(Collected data)
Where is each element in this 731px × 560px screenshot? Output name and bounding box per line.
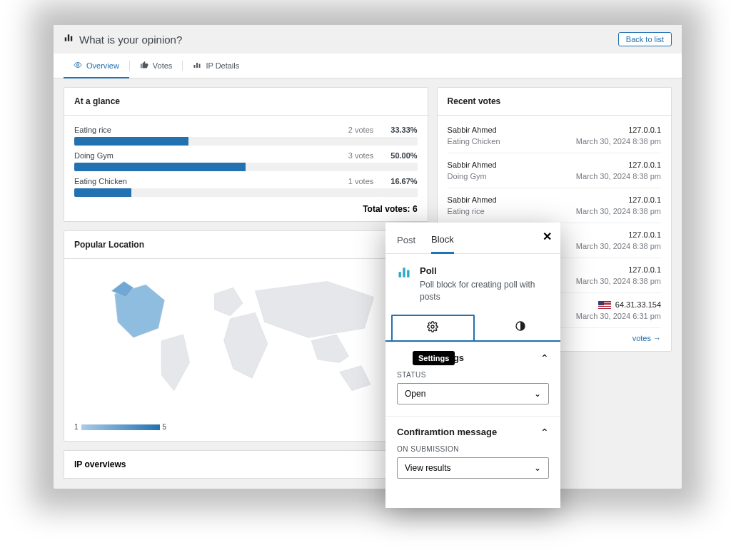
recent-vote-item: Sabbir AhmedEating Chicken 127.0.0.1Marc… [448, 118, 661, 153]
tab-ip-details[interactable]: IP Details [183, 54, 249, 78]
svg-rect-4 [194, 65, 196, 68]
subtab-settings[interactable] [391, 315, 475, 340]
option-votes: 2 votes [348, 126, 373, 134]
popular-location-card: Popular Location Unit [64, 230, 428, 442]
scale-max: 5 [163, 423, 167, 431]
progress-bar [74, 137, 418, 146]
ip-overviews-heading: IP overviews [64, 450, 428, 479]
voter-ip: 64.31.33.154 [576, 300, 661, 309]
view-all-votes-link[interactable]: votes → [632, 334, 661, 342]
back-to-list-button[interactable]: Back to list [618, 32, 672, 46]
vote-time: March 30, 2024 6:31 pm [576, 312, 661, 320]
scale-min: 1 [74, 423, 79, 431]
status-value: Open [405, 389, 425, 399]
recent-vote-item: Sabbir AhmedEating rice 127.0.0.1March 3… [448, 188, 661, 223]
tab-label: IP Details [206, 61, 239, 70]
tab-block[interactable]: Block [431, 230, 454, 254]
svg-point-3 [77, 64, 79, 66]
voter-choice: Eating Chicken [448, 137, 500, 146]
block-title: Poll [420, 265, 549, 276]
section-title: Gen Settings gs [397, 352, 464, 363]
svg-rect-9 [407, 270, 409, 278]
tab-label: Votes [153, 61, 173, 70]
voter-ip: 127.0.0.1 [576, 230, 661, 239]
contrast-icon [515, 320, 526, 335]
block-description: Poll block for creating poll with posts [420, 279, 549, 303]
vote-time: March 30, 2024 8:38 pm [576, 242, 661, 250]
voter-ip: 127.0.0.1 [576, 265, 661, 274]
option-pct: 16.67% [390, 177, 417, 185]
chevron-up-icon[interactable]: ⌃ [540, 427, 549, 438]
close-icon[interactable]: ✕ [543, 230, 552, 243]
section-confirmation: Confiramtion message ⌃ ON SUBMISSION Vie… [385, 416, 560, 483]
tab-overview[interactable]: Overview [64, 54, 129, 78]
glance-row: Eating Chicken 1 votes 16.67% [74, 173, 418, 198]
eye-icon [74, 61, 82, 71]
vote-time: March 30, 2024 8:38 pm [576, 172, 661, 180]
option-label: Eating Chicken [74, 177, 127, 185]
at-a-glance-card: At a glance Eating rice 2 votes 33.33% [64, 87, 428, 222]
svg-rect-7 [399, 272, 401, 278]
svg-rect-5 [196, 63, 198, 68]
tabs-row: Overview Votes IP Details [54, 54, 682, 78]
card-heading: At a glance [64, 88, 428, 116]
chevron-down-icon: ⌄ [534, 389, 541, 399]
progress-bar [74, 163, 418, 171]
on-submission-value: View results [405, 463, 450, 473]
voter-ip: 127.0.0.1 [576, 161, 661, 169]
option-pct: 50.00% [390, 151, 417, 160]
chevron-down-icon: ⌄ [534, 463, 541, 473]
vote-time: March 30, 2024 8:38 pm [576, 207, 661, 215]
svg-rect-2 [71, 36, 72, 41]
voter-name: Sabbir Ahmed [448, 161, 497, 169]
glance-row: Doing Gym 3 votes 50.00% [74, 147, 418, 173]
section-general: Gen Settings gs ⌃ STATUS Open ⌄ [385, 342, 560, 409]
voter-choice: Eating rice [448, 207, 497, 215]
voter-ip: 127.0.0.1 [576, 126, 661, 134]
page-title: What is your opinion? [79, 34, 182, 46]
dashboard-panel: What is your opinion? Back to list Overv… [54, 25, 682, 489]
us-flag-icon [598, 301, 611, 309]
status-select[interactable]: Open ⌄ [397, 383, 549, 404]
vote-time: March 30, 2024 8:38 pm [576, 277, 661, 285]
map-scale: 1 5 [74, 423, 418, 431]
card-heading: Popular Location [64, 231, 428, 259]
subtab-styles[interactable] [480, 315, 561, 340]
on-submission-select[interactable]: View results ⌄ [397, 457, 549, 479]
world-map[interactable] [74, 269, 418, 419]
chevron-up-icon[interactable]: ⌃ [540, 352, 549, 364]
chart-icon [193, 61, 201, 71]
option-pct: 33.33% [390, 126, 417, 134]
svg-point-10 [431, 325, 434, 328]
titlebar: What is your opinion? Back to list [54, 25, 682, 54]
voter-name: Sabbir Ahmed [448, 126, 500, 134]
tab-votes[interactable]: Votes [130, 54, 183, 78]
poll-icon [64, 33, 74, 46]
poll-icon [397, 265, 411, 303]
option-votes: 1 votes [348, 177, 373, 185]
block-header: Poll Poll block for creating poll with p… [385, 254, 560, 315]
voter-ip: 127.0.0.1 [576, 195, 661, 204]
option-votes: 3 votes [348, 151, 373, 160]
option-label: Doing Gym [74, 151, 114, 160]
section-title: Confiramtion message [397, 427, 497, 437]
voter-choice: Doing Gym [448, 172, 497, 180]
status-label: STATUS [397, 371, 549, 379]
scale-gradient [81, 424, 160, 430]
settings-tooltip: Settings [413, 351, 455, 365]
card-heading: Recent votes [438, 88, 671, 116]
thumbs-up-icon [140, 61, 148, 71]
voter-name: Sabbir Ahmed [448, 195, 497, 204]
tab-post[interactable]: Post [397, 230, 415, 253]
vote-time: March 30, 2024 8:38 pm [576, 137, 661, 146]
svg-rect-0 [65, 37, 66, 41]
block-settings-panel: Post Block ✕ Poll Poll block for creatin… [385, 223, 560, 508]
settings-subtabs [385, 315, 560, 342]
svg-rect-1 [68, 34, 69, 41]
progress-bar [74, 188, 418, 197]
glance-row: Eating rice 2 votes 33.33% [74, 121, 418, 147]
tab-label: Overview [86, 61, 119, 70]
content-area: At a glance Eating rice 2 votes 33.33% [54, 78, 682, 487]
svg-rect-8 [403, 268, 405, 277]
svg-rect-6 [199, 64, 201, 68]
* * *
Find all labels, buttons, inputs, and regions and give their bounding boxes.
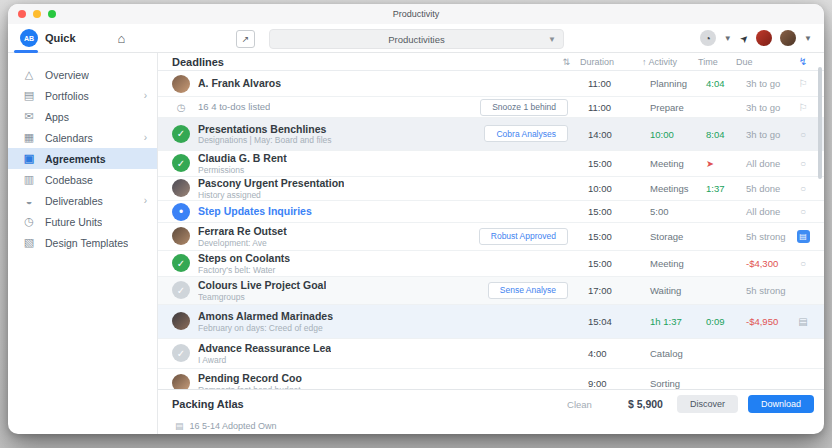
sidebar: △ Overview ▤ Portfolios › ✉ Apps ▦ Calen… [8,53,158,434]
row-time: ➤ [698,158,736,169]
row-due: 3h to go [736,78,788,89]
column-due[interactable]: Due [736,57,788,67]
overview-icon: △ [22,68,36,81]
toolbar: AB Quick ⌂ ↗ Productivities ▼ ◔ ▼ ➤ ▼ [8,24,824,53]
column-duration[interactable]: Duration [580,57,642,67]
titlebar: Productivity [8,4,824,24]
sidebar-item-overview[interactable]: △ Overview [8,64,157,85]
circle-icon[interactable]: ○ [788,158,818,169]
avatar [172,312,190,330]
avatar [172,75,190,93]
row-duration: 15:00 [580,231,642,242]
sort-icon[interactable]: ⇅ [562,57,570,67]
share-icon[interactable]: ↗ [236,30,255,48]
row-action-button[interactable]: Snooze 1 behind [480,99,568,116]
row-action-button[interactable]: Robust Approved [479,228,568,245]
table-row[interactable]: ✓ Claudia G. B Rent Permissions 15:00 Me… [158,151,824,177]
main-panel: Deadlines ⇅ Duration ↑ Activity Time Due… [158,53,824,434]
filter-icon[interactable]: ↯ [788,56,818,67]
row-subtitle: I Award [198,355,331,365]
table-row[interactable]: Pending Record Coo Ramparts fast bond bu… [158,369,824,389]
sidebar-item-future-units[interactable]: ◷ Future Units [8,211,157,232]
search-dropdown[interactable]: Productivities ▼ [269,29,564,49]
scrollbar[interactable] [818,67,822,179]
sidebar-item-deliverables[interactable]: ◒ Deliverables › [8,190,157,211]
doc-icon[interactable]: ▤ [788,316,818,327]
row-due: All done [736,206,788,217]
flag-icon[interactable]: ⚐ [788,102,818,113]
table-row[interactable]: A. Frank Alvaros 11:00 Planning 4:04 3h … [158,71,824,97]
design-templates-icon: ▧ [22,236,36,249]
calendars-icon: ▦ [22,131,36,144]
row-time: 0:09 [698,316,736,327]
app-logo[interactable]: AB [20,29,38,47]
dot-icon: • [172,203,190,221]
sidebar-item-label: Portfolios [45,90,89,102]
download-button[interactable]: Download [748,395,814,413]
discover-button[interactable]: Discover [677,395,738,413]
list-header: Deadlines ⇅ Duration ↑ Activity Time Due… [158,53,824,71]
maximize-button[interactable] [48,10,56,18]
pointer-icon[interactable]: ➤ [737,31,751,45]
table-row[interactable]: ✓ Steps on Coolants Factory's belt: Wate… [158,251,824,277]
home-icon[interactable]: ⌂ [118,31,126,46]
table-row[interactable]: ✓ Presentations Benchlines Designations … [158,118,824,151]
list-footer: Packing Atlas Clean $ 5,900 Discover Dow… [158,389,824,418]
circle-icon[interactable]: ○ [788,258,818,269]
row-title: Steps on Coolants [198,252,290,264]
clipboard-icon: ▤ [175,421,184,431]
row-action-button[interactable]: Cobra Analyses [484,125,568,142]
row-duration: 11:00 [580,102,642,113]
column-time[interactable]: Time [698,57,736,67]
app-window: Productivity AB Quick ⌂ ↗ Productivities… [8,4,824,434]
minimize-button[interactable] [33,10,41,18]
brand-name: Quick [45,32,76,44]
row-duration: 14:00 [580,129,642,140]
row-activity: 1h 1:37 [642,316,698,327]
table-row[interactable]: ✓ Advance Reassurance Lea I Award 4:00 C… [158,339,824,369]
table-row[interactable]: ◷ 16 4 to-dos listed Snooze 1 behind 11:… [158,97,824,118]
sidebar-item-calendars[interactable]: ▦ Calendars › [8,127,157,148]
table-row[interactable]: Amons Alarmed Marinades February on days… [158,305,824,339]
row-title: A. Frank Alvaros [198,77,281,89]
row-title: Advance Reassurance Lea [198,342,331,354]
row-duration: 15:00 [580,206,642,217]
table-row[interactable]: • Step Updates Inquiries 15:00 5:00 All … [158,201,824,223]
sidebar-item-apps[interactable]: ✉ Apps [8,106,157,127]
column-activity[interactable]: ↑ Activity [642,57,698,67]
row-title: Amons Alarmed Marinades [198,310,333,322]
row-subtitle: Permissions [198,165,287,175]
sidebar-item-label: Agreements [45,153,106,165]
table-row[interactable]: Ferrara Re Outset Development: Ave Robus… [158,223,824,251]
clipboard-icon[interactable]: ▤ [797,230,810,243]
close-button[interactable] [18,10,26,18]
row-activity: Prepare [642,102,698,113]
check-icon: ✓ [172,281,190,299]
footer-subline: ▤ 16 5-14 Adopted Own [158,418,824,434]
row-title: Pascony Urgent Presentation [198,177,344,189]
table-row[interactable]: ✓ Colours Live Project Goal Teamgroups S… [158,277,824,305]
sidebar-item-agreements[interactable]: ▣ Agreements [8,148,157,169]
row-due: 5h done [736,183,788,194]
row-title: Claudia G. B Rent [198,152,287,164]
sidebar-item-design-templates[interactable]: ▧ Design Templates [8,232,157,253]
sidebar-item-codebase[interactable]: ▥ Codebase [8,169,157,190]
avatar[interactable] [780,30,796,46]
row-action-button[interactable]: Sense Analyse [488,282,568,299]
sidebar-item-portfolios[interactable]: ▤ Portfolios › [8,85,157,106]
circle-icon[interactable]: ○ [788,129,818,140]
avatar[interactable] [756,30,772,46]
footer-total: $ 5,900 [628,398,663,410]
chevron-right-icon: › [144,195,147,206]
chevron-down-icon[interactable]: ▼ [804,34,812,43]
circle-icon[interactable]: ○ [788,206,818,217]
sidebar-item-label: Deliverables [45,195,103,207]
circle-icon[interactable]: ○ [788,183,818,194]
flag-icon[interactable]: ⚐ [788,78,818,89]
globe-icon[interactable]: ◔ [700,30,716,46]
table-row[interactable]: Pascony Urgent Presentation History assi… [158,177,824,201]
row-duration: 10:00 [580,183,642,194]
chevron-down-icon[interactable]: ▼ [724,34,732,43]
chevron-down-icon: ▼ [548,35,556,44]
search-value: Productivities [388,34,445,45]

### What needs to be done
Return each line of the data that contains the string "value".

### Task result
status-value: Open [405, 389, 425, 399]
on-submission-value: View results [405, 463, 450, 473]
search-value: Productivities [388,34,445,45]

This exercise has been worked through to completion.